All this has left me rather bewildered. I must have gone to the wrong school to learn economics. I was taught that developing countries are characterised by a chronic shortage of savings relative to investment with a chronic imbalance in their external accounts between exports and imports. Given these ‘twin-gaps’ – or more appropriately ‘twin-deficits’ – the best economic development strategy was one that emphasised savings and net exports (exports minus imports) so that these gaps can be reduced and the economy made self-reliant. Pakistan is no exception. Our twin-deficits remain unsustainably large and are financed by borrowing, which is reflected in the ominous rise in our debt to GDP ratio. Pakistan continues to be a lowsavings economy. While the private sector savings ratio is positive, it is overwhelmed by the dis-savings of the public sector, most prominently in the form of a perennially large fiscal budget deficit. This reflects a dysfunctional and inequitable tax system with falling tax yields. There are no inflation-indexed savings instruments that might help safeguard the real value of savings and encourage people to save. Thus, the pool of potential savings in the economy is channeled into non-productive uses such as buying gold and speculation in real estate and the stock market that creates dangerous asset price bubbles.
Given this it is incongruent to say that Pakistan, with a persistent level of dis-savings, should boost consumption.
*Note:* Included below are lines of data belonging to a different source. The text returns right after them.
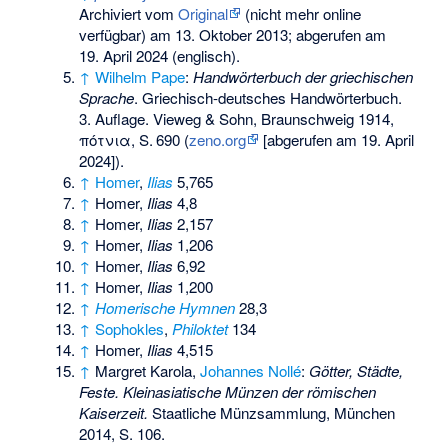
Archiviert vom
Original
(nicht mehr online
verfügbar) am
13. Oktober 2013
;
abgerufen am
19. April 2024
(englisch).
↑
Wilhelm Pape
:
Handwörterbuch der griechischen
Sprache
. Griechisch-deutsches Handwörterbuch.
3. Auflage. Vieweg & Sohn, Braunschweig 1914,
πότνια,
S.
690
(
zeno.org
[abgerufen am 19. April
2024]).
↑
Homer
,
Ilias
5,765
↑
Homer,
Ilias
4,8
↑
Homer,
Ilias
2,157
↑
Homer,
Ilias
1,206
↑
Homer,
Ilias
6,92
↑
Homer,
Ilias
1,200
↑
Homerische Hymnen
28,3
↑
Sophokles
,
Philoktet
134
↑
Homer,
Ilias
4,515
↑
Margret Karola,
Johannes Nollé
:
Götter, Städte,
Feste. Kleinasiatische Münzen der römischen
Kaiserzeit.
Staatliche Münzsammlung, München
2014, S. 106.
As economic growth occurs there will be a rise in per capita consumption and that is good. But such a rise in consumption must occur pari passu – in equal footstep – with a rise in savings to match the investment needed to sustain economic growth, create jobs and reduce poverty. Concurrently, economic policies must focus on boosting net exports. Unless we can reduce this gap to a level that can be financed easily by non-debt – creating ‘autonomous capital inflows’ such as foreign direct and portfolio investment as other successful developing countries have done – Pakistan will always remain dependent on politicallyvolatile foreign aid inflows and painfully frequent recourse to ‘exceptional’ financing from the IMF.
Even the largest economy in the world, the US, is moving away from consumption towards higher savings and exports against the backdrop of lessons learnt during the worst economic crisis (2007-09) since the Great Depression. Many Americans are saving more, eschewing their gas-guzzling SUVs in favour of smaller, fuel-efficient cars. Yet, we, a poor developing country with large twindeficits that we never seem to get close to reducing and can only finance by taking on more debt are being told by economists, of some repute no less, that encouraging consumption and dis-savings and taking on debt is a viable economic strategy.